If this story sounds confused time-wise, there might be a good reason for that: I was frantically working on other things. Each time a treetop came off it was after crews departed, apparently finished, but returned. On Thursday as I drove home from work I saw five crew trucks and a large crew taking down the second and third trees. I had my digital camera with me but I was so busy fighting the urge to turn a chainsaw on a chainsaw-wielding lunkhead it didn't occur to me to menace same with a camera. So: that's totally my fault. I'll try to remember next time to calmly threaten cobags with Kodaks, their natural enemies. The moment passed, but there's one important thing to remember: the trucks weren't from the Department of Public Works. They were from a private contractor, the trees were on town land and were town property.

Sometimes the town takes down a tree when it interferes with the electric lines, but these were no different from trees anywhere in town in that the had grown up around the wires. So what's to stop Public Works from deforesting the entire town? This drives my brother-in-law Dan crazy. He's a landscape architect. Every time I tell him the Department of Public Works is up to something he gets a weary look in his eye like he's retired from crimefighting, hung up his tights and it's someone else's turn. He says the last tree the crews cut has a hollow, round spot, which made me wonder if they'd started with the wrong tree and kept going. He says, "The trees must have been a hazard of some kind, right?" I'm so mad about this Dan's in grave danger of explaining to a judge why I should be denied bail.

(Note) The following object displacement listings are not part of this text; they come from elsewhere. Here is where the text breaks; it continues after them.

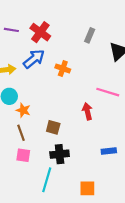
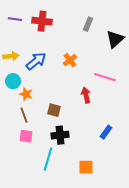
red cross: (40, 32) -> (42, 21), turned -30
blue arrow: (34, 59) -> (36, 61), moved
orange cross: (63, 69) -> (70, 60), moved, turned 32
blue rectangle: (109, 151) -> (106, 132), turned -48

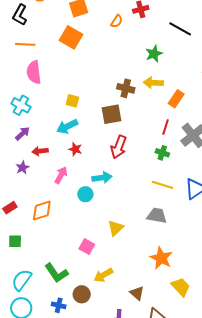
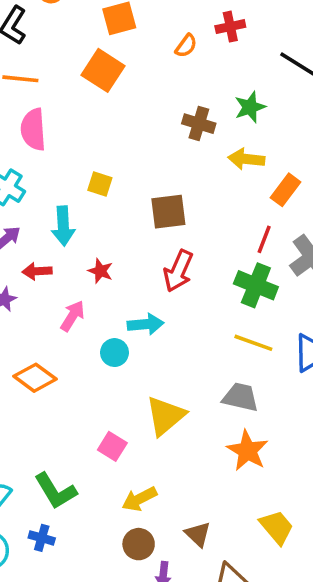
brown cross: (126, 88) -> (199, 124), moved
cyan arrow: (67, 126) -> (63, 226), moved, turned -70
green cross: (162, 153) -> (256, 285), size x1.6
orange diamond: (42, 210) -> (35, 378), turned 50
yellow triangle: (116, 228) -> (165, 416), size x1.4
orange star: (161, 258) -> (247, 451), moved
brown circle: (82, 294) -> (139, 544), moved
blue cross: (59, 305) -> (42, 538), moved

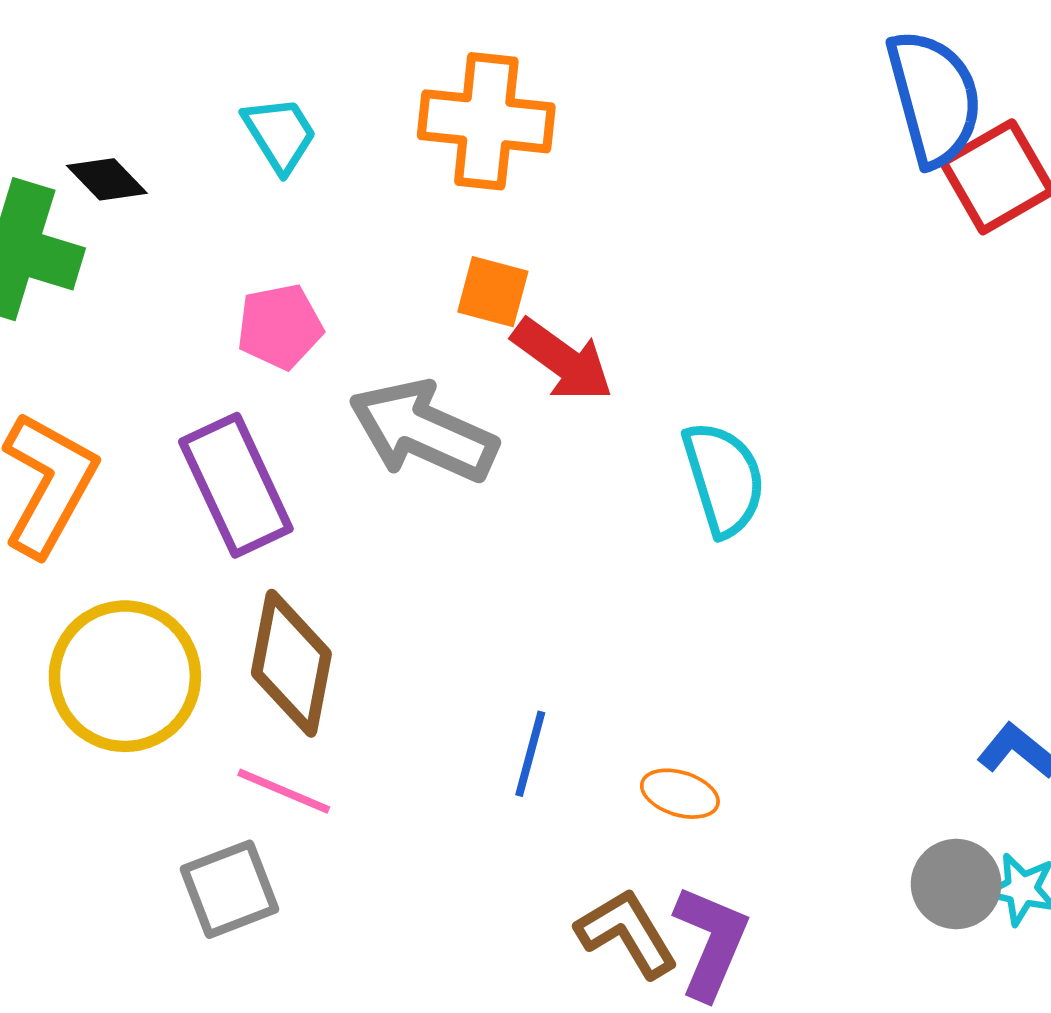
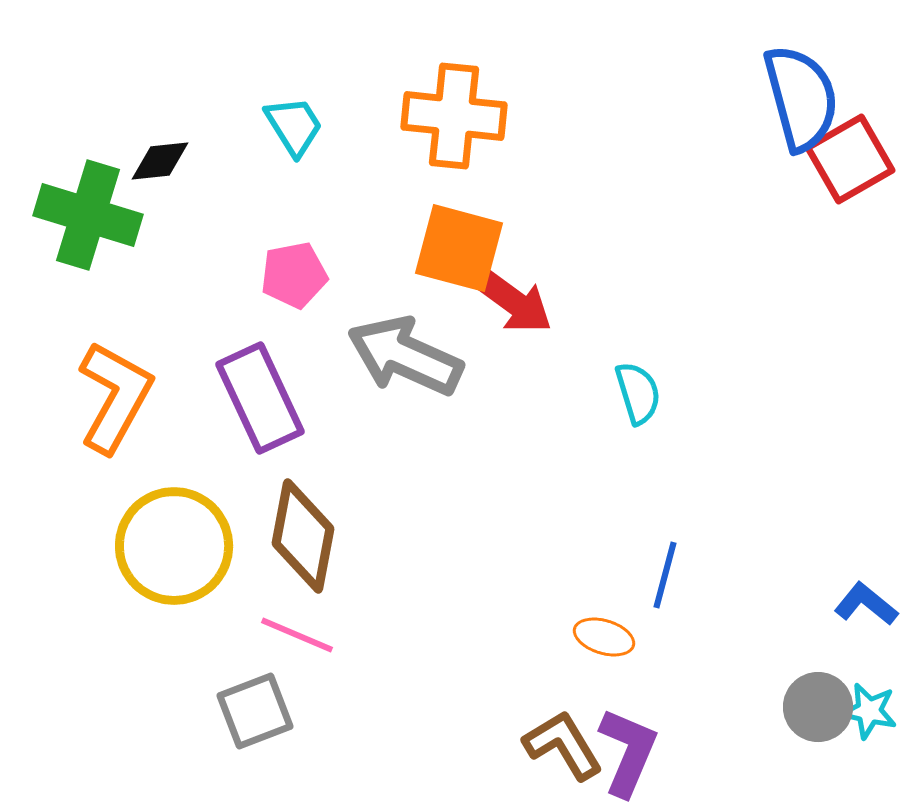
black diamond: (107, 179) -> (160, 161), turned -52
orange square: (493, 292) -> (459, 248), size x1.6
cyan semicircle: (724, 479) -> (638, 393), size x0.7
blue line: (530, 754) -> (665, 575), moved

When I took these pictures yesterday the sunlight was so bright I couldn't see the pictures I took. I was guessing. The teacher turned into her driveway as I stood there, staring at electrical wires and wondering what the camera saw. She was shocked to see the fourth tree apparently cut in half after she left the house that morning. My sister says a consultant working for the Department of Public Works gets paid to decide to take down trees and if there's no deciding there's no job. That may or may not be the case. The town has a committee that makes decisions about trees. Yesterday, that group's website was down.

There may be a perfectly rational explanation for what's happened here. I'd like to hear it. The homeowners would like to hear it, too.